Pick out each line in these entries that contains the string "MASA".

Page-level text extractions
┌──

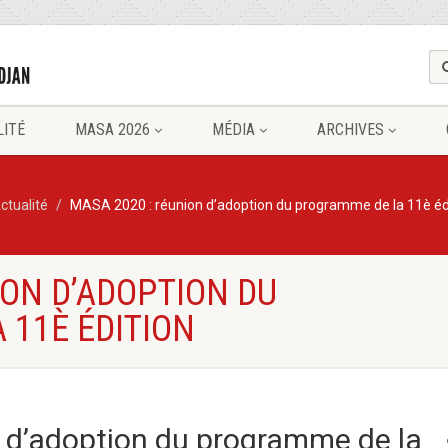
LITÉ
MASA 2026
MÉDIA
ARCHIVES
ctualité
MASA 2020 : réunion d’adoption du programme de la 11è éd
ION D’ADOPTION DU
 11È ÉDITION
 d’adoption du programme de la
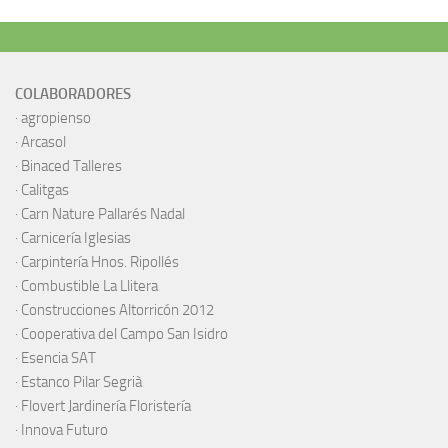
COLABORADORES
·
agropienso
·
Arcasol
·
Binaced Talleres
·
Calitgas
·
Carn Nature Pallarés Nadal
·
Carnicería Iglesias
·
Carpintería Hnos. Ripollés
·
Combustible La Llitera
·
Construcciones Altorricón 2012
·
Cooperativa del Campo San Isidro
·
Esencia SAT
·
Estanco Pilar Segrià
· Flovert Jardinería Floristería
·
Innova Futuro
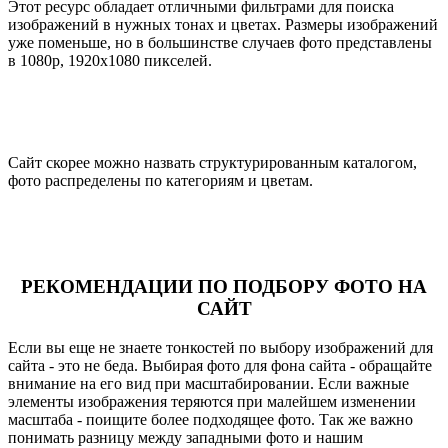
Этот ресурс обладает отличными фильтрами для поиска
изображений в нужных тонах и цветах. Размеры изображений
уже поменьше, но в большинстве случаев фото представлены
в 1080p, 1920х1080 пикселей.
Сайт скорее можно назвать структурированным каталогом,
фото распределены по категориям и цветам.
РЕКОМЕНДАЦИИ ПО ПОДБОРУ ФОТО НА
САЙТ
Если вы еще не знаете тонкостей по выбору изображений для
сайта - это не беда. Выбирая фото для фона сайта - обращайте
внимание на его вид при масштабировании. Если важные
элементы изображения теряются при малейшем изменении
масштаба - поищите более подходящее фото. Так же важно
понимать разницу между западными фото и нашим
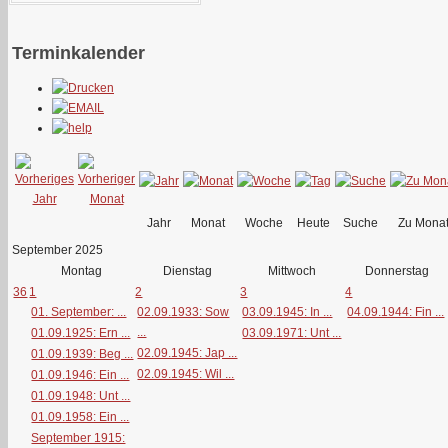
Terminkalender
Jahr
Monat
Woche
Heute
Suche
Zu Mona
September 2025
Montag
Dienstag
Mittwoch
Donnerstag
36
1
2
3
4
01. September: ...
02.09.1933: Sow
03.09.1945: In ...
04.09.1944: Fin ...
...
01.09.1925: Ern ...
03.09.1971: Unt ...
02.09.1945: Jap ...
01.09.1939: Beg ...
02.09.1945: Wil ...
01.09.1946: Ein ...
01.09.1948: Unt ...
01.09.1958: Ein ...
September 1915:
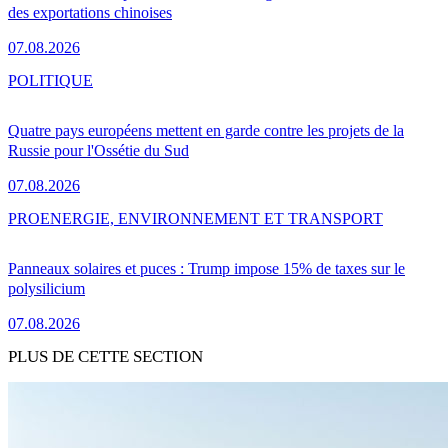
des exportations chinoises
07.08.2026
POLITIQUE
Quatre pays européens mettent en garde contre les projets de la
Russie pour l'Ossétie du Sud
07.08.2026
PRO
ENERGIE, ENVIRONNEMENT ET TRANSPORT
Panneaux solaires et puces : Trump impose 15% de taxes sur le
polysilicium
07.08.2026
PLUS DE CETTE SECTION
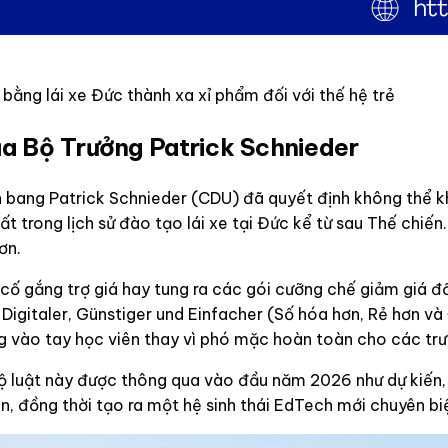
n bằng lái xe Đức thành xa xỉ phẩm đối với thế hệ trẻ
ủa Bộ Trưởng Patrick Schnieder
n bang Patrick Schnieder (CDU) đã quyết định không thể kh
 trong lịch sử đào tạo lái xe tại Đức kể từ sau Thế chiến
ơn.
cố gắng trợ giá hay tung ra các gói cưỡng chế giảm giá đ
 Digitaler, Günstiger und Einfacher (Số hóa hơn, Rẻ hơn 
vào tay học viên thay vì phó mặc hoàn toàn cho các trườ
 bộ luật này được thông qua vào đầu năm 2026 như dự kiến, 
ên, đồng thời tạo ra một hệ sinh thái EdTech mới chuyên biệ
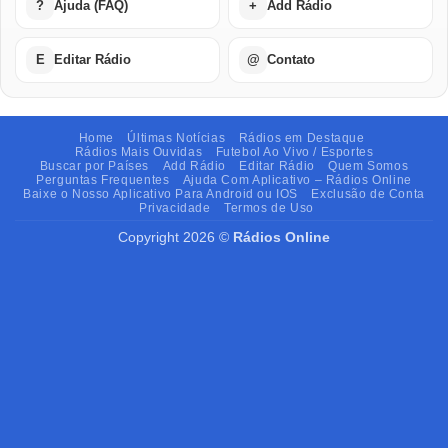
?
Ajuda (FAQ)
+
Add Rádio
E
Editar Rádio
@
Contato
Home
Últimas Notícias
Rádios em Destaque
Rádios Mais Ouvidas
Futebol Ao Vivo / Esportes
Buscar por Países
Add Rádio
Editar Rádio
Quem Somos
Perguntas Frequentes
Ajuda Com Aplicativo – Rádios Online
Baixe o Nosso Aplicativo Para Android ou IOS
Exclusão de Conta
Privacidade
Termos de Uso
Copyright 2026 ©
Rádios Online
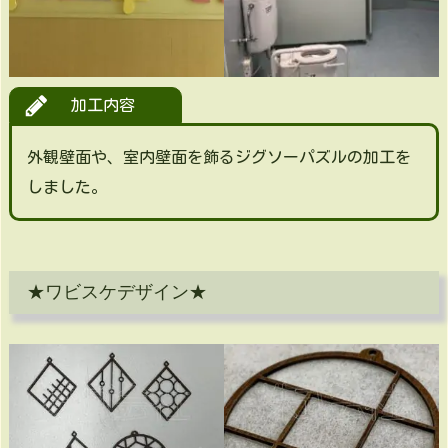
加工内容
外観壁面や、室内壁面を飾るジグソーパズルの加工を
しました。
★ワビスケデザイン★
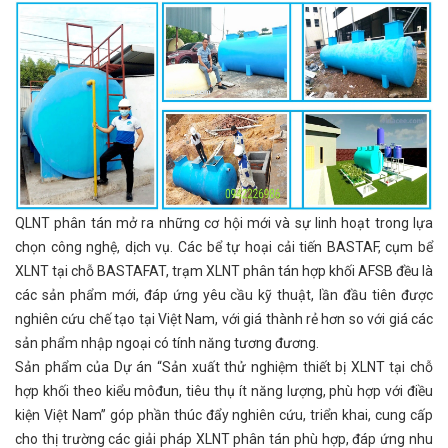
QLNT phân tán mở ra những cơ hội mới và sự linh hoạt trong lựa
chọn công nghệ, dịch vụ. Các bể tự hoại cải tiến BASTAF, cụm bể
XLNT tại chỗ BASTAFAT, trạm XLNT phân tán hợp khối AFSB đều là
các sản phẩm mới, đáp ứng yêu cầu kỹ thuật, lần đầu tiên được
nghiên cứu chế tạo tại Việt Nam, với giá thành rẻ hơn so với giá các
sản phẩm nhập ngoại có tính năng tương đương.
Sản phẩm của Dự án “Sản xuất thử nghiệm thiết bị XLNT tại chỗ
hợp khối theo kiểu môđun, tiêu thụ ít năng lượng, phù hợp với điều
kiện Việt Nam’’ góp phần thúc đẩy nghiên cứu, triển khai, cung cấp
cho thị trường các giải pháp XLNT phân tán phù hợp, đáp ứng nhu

└──

Answer box
MASA 2026
MASA 2020 : réunion d’adoption du programme de la 11è éd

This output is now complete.